The company has already stated that the Xbox One interface is just its first version and, like the Xbox 360, it will be refreshed throughout the console's lifespan. But the console's operating system seems aimed towards further homogenisation with Windows 8, and away from successful Xbox 360 features such as the Guide button. And this is where things run into problems.
Rather than having the system's features laid out in the Guide's single, simple interface, core pieces are now spread across separate apps. You must now return to the Home screen to individually load these features (your Friends list, Achievements, system settings) or snap these features using Kinect voice commands (although this doesn't work with everything).
Even within these apps, previously easy-to-reach features are now hard to find. Want to see which of your friends are online? You now need to load the Friends app, select "Friends" and click through to the system's confusing list of your acquaintances. Small green dots indicate who's actually online and who's not. This used to be on the Guide button, but was also part of the core desktop - accessible with a simple click of the right bumper.
The Guide could also be used to view recent met players - a feature which has been removed entirely. It's a shame, as it makes Microsoft's much-lauded player ratings system pretty much impossible to use without it.
Other missed features are even more inexplicable - there's no way to see your controller's battery life, there's no way to get notifications when a friend comes online, and you don't get a notification when other users add you as a friend.
A number of applications seem unfinished or lacking functionality which would make far more useful. The Xbox One's Upload Studio is a great addition, but viewing other people's content feels oddly passive. The console has an activity feed but no way of commenting or "liking" content from friends. And while the option to export videos to SkyDrive is nice, PlayStation 4 lets you share content directly to social networks and take static screenshots.
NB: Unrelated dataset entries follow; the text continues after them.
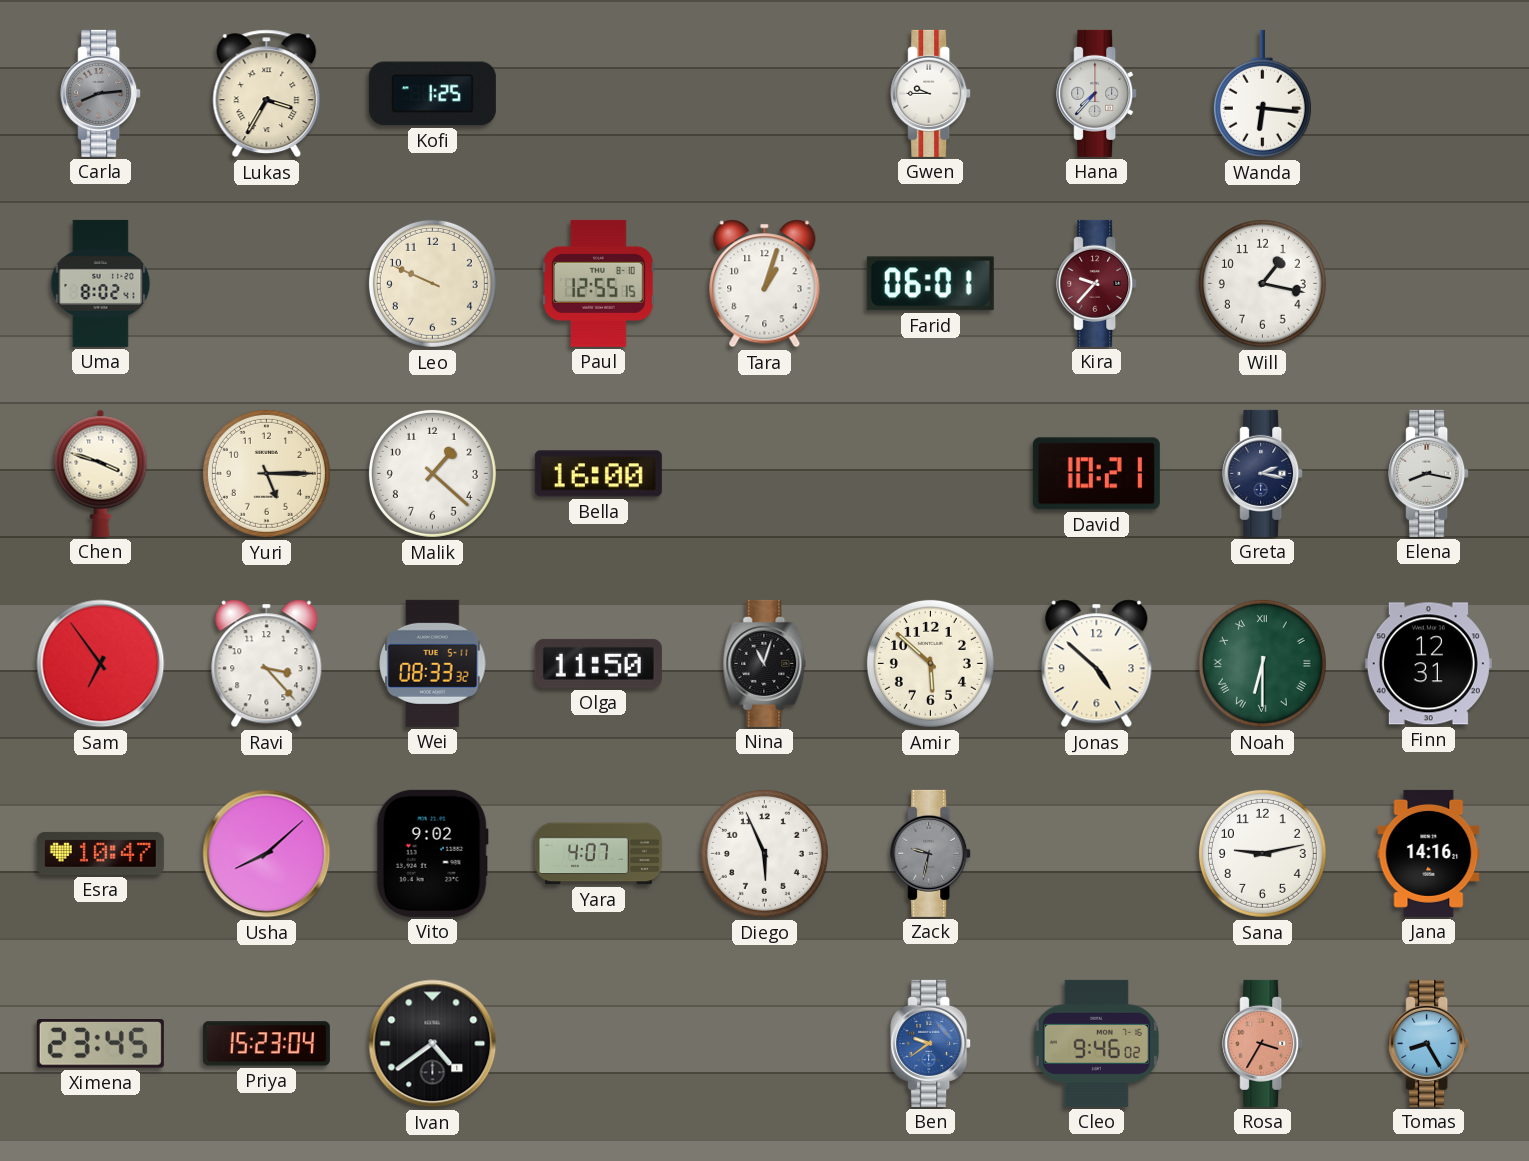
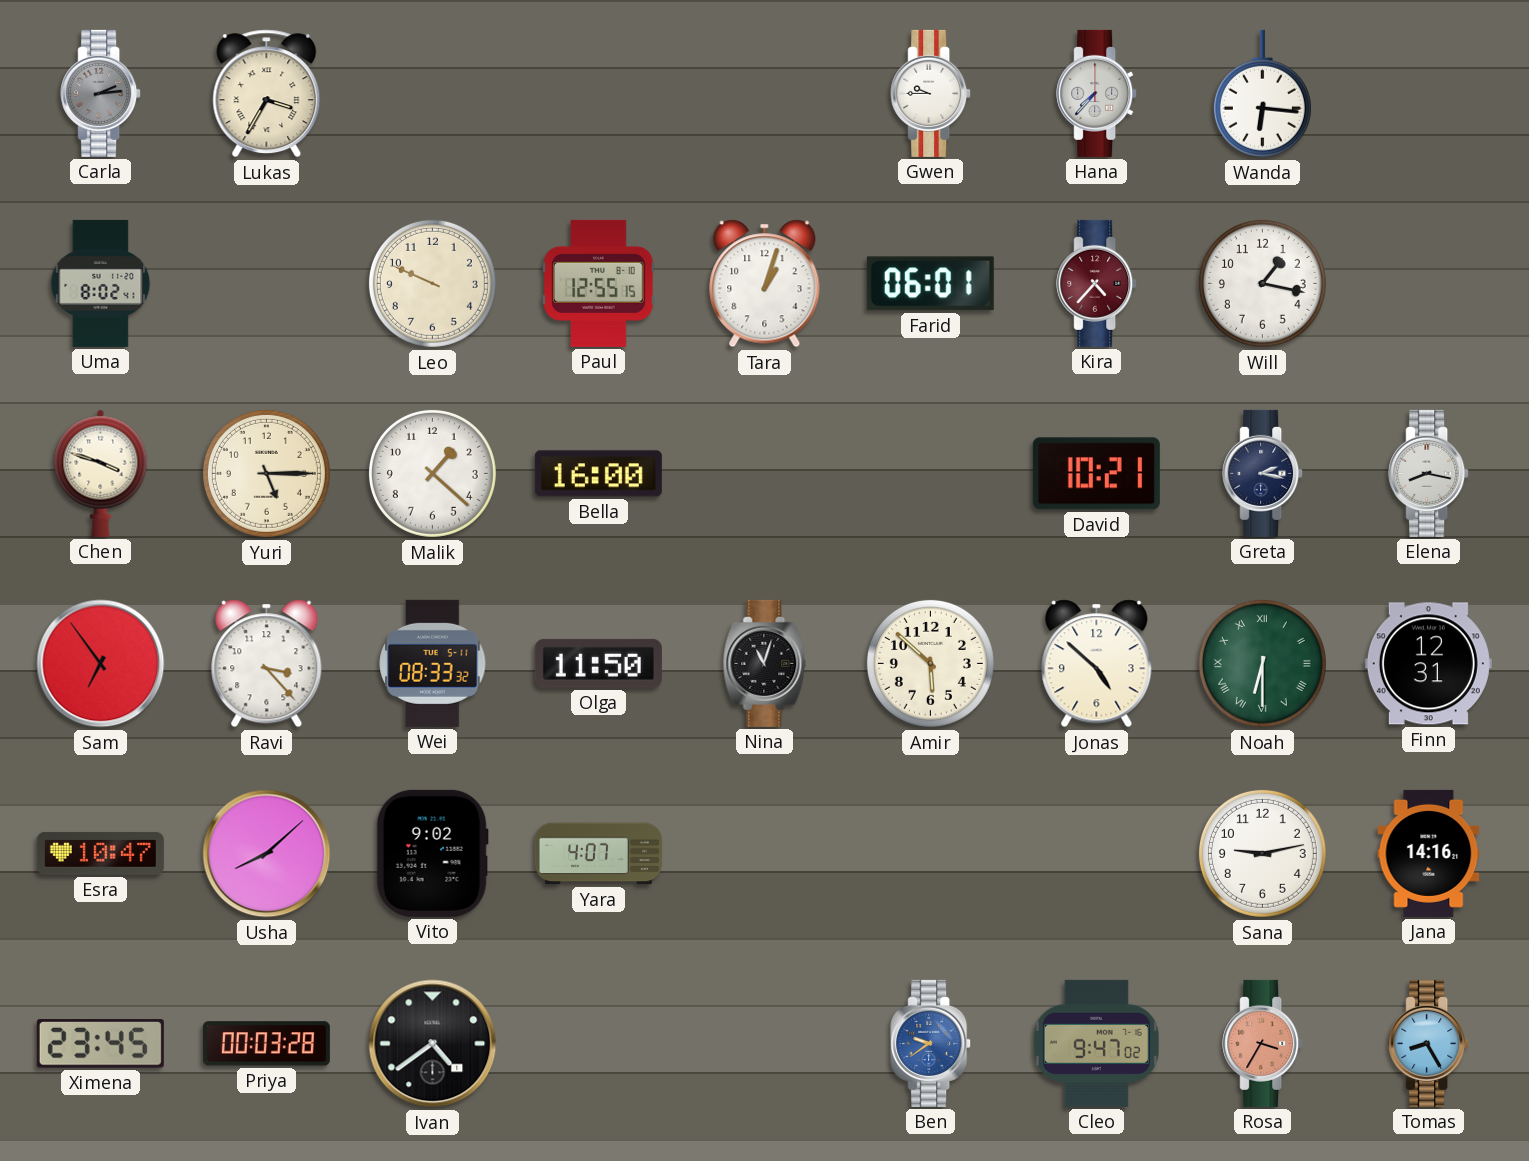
Carla: 8:14 -> 2:14
Kofi: 1:25 -> none
Kira: 9:37 -> 4:37
Diego: 5:56 -> none
Zack: 9:32 -> none
Priya: 15:23 -> 00:03
Cleo: 9:46 -> 9:47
Avatars are seemingly only included so you can turn images of them into your Gamerpic. You can dress them in items you already own but, bizarrely, not buy more. For Xbox 360 users who spent money on props or worked to unlock in-game Awards it's a shame that this feature has been pushed to the background. Avatars made it a lot easier to browse your friends list and identify who was online.
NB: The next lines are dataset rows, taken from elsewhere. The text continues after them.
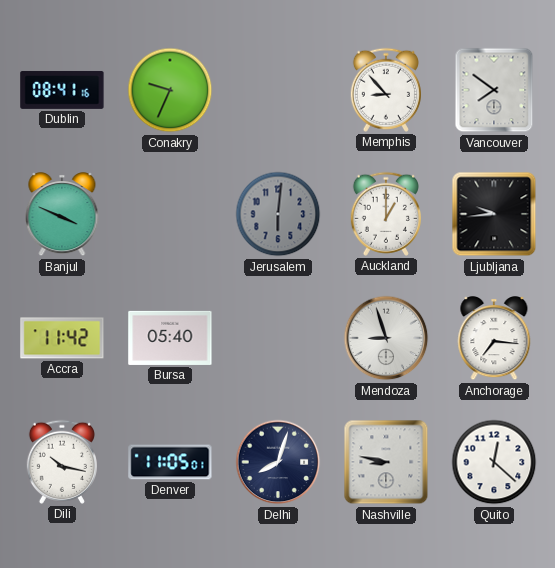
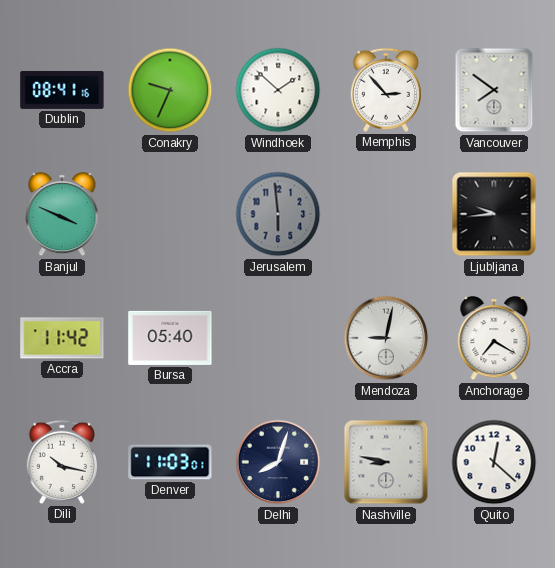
Windhoek: none -> 1:52
Memphis: 8:53 -> 2:53
Jerusalem: 6:01 -> 5:59
Auckland: 1:00 -> none
Mendoza: 8:57 -> 9:02
Anchorage: 7:16 -> 7:20
Denver: 11:05 -> 11:03
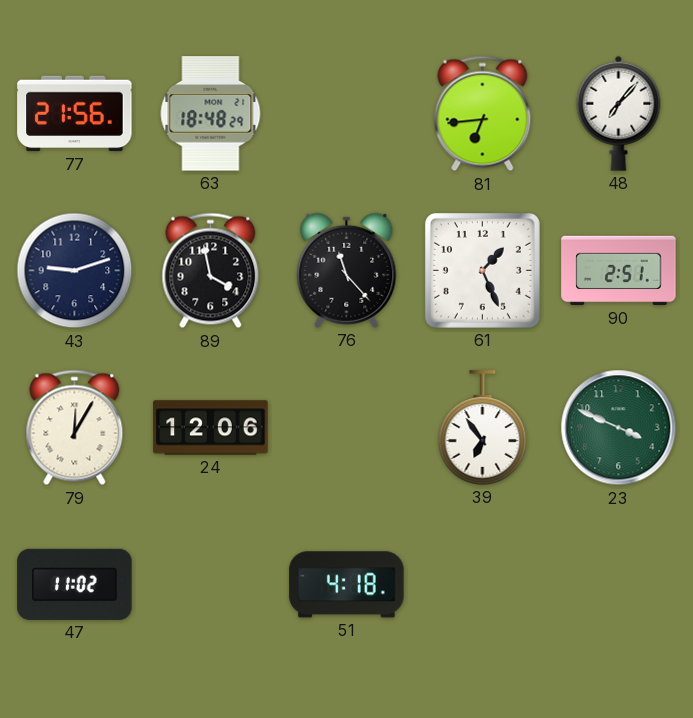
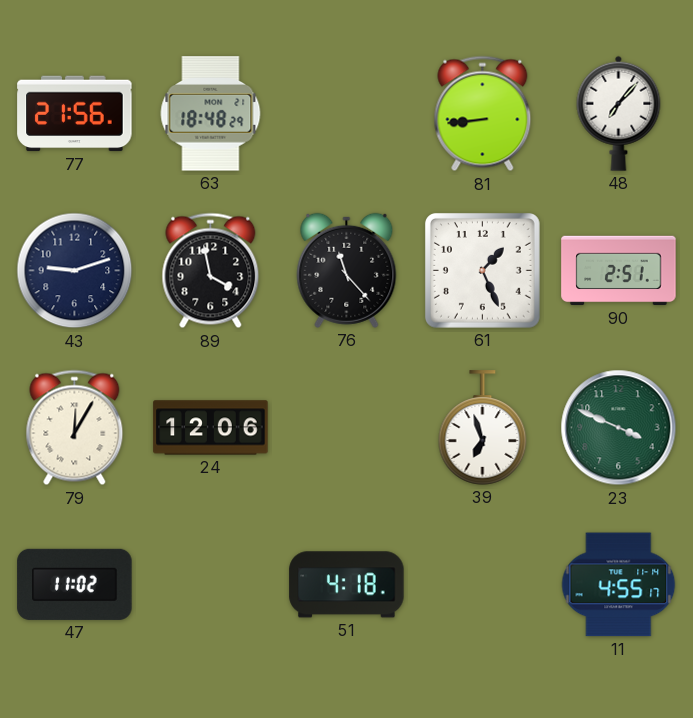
81: 6:44 -> 8:44
39: 6:54 -> 6:57
11: none -> 4:55
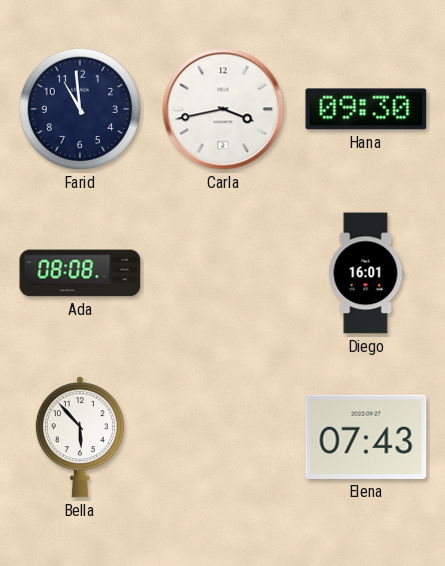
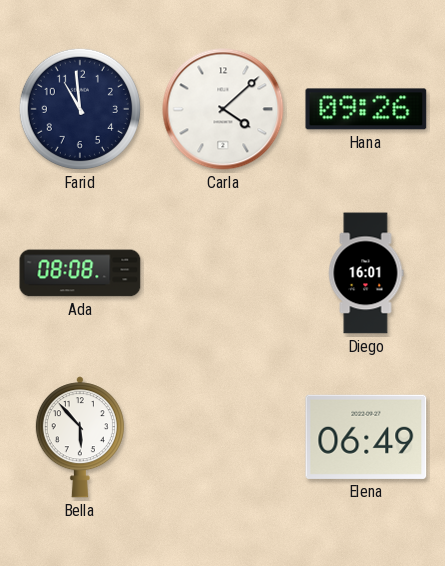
Carla: 3:43 -> 4:08
Hana: 09:30 -> 09:26
Elena: 07:43 -> 06:49
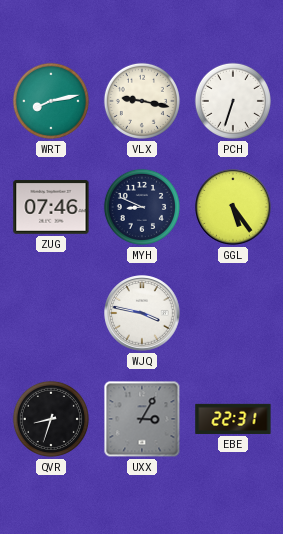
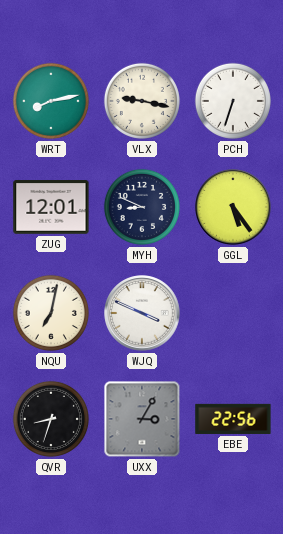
ZUG: 07:46 -> 12:01
NQU: none -> 7:02
WJQ: 3:47 -> 3:49
EBE: 22:31 -> 22:56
The list of missed features continues - voice messages are gone, using an external USB for storage or reading media is gone, you can't play music in the background during games and there's no option for custom backgrounds.
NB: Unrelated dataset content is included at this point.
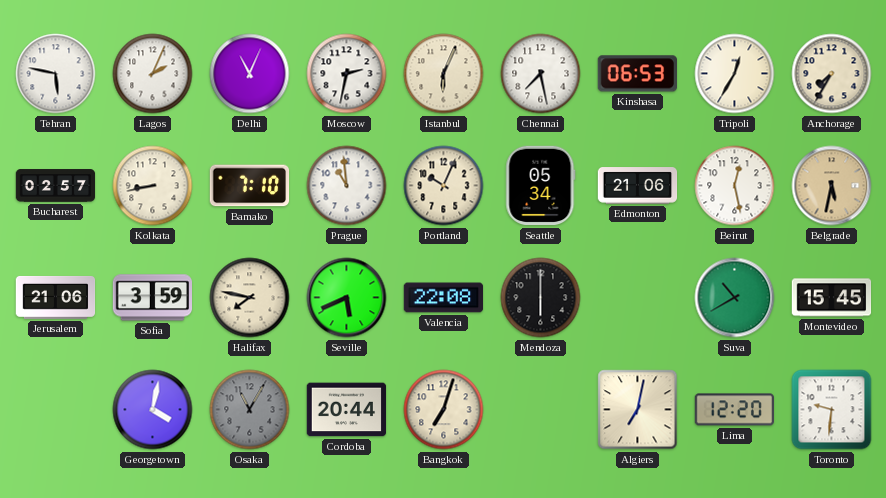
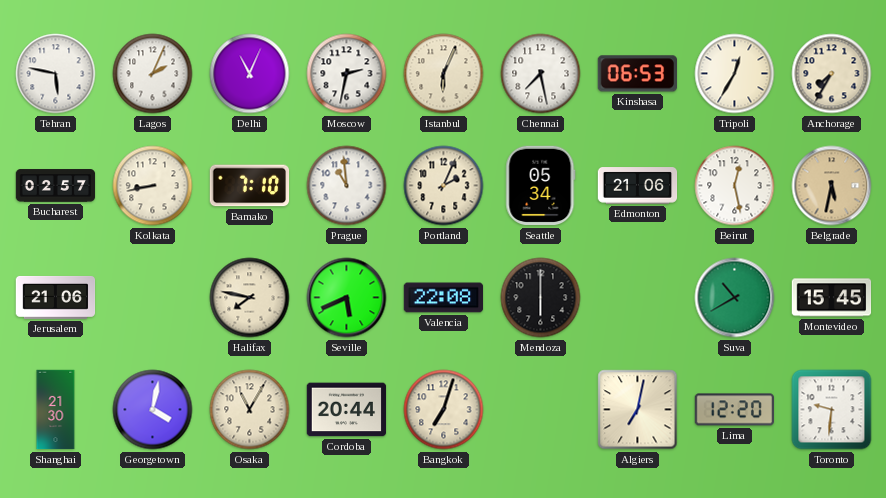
Portland: 10:04 -> 2:04
Sofia: 3:59 -> none
Shanghai: none -> 21:30
Osaka dial: grey -> cream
Kinect, too, has unsurprisingly come under fire. Users report hearing private conversations from players who are unaware their Kinect microphone is listening during multiplayer games. Players have also suggested a greater amount of background noise - music, screaming babies - as gamers use the sensor rather than a headset to chat. The fact you can't now be auto-signed in without Kinect enabled has also been highlighted.
Factors like this epitomise Microsoft's approach to Xbox One. It's great if you use it in exactly the way Microsoft intended, but real life means you want more flexibility. Someone else comes in the room and you want the in-game chat limited to a headset? There's no longer an option to do that either.
It's the same with the much-discussed lack of any storage management option. "Xbox One was designed to make storage management automatic," Microsoft explained when users asked why they couldn't see how much hard drive space they had left. "By being smart about how storage is managed, Xbox One keeps everyone playing, watching, and sharing their entertainment content rather than worry about limitations. You can also see how much storage any app uses by pressing the menu button on that app." Which is fine until you come to install a game and find you can't, and then have to add up the file sizes of others by manually searching through them to see what you need to uninstall.
Will Microsoft take action on Xbox One owner's suggestions? "I had a meeting today about much of this and I can say that things will get better," Hryb wrote on Reddit today. "I can't offer a timeline of a list of what till be addressed first, but we are aware of the issue and things will get better."